- [TASK GOAL] Every line below is to be set down again exactly; any image stays out.

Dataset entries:
○ ○ ○ ○

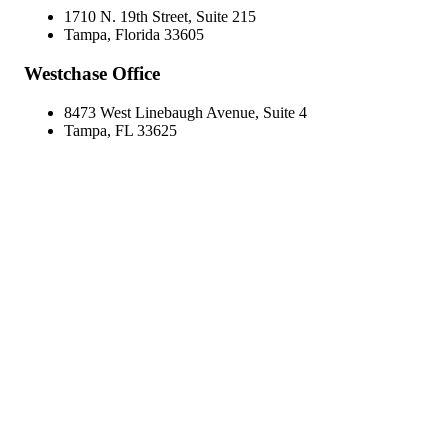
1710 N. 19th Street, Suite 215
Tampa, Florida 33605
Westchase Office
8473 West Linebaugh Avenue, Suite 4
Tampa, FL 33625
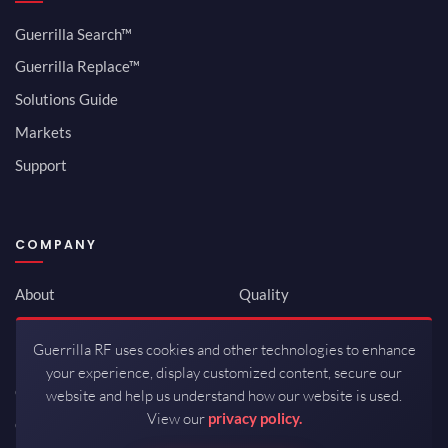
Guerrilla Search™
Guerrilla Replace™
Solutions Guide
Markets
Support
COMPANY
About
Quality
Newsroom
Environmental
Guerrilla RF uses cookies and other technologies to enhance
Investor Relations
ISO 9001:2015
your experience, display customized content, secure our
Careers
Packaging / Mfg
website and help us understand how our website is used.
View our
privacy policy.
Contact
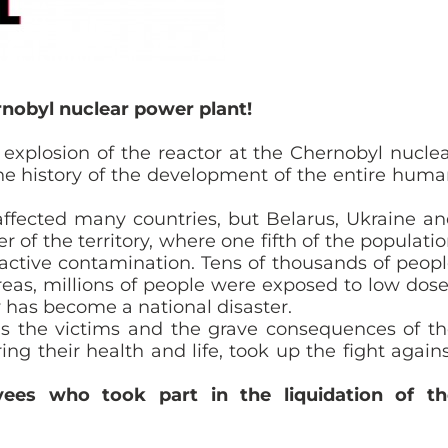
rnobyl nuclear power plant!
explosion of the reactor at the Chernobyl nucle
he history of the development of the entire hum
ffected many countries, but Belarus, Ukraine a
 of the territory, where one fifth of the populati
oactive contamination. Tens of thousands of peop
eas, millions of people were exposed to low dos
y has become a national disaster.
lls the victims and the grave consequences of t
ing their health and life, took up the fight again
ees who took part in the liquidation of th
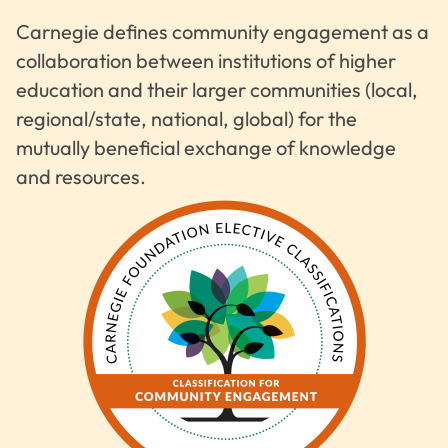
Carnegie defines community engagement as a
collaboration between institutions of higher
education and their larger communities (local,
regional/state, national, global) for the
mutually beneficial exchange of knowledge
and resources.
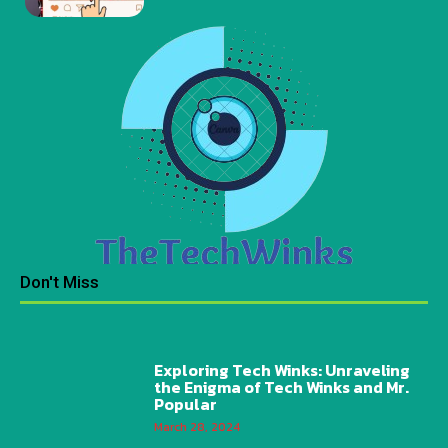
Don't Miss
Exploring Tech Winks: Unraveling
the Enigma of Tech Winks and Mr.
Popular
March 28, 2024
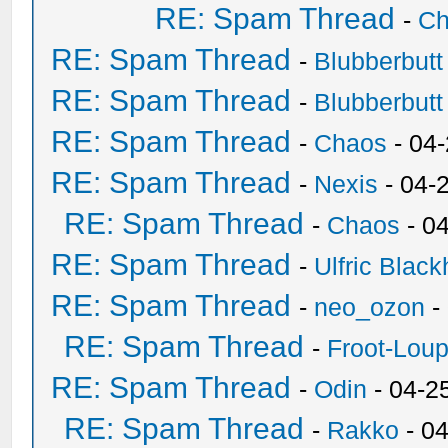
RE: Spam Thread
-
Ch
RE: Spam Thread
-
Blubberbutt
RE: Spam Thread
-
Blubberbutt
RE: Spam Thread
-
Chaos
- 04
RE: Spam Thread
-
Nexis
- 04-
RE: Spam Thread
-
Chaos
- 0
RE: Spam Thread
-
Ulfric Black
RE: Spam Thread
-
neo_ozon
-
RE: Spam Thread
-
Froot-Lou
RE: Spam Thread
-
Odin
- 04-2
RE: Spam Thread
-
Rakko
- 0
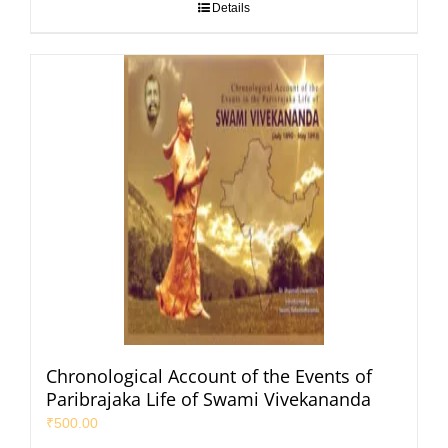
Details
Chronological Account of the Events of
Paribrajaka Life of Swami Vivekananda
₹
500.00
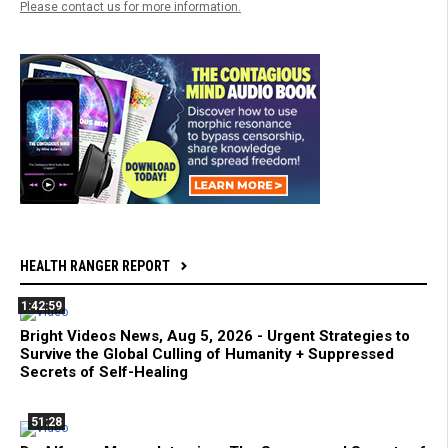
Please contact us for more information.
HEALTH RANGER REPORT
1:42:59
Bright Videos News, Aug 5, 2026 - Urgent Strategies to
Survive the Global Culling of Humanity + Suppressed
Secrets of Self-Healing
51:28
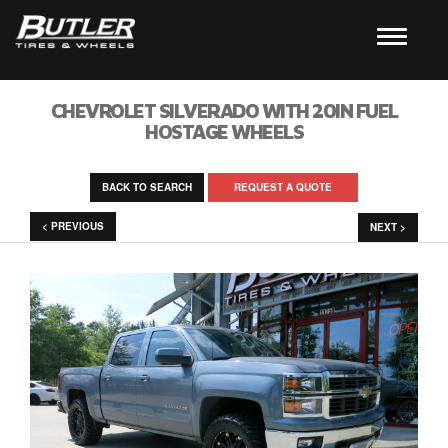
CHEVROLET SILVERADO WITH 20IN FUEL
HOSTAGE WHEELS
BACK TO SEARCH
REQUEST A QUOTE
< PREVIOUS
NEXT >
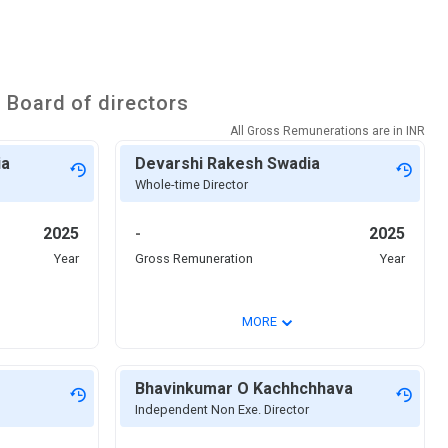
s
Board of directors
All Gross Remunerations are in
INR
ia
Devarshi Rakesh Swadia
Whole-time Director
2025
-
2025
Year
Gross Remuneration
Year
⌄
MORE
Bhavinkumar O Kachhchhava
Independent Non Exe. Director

○ ○ ○ ○

- [ANSWER TO THE PROBLEM]
1710 N. 19th Street, Suite 215
Tampa, Florida 33605
Westchase Office
8473 West Linebaugh Avenue, Suite 4
Tampa, FL 33625
Guerrilla Search™
Guerrilla Replace™
Solutions Guide
Markets
Support
COMPANY
About
Quality
Newsroom
Environmental
Guerrilla RF uses cookies and other technologies to enhance
Investor Relations
ISO 9001:2015
your experience, display customized content, secure our
Careers
Packaging / Mfg
website and help us understand how our website is used.
View our
privacy policy.
Contact
rnobyl nuclear power plant!
explosion of the reactor at the Chernobyl nucle
he history of the development of the entire hum
ffected many countries, but Belarus, Ukraine a
 of the territory, where one fifth of the populati
oactive contamination. Tens of thousands of peop
eas, millions of people were exposed to low dos
y has become a national disaster.
lls the victims and the grave consequences of t
ing their health and life, took up the fight again
ees who took part in the liquidation of th
Carnegie defines community engagement as a
collaboration between institutions of higher
education and their larger communities (local,
regional/state, national, global) for the
mutually beneficial exchange of knowledge
and resources.
Don't Miss
Exploring Tech Winks: Unraveling
the Enigma of Tech Winks and Mr.
Popular
March 28, 2024
RE: Spam Thread
-
Ch
RE: Spam Thread
-
Blubberbutt
RE: Spam Thread
-
Blubberbutt
RE: Spam Thread
-
Chaos
- 04
RE: Spam Thread
-
Nexis
- 04-
RE: Spam Thread
-
Chaos
- 0
RE: Spam Thread
-
Ulfric Black
RE: Spam Thread
-
neo_ozon
-
RE: Spam Thread
-
Froot-Lou
RE: Spam Thread
-
Odin
- 04-2
RE: Spam Thread
-
Rakko
- 0
Details
Chronological Account of the Events of
Paribrajaka Life of Swami Vivekananda
₹
500.00
Please contact us for more information.
HEALTH RANGER REPORT
1:42:59
Bright Videos News, Aug 5, 2026 - Urgent Strategies to
Survive the Global Culling of Humanity + Suppressed
Secrets of Self-Healing
51:28
CHEVROLET SILVERADO WITH 20IN FUEL
HOSTAGE WHEELS
BACK TO SEARCH
REQUEST A QUOTE
< PREVIOUS
NEXT >
s
Board of directors
All Gross Remunerations are in
INR
ia
Devarshi Rakesh Swadia
Whole-time Director
2025
-
2025
Year
Gross Remuneration
Year
⌄
MORE
Bhavinkumar O Kachhchhava
Independent Non Exe. Director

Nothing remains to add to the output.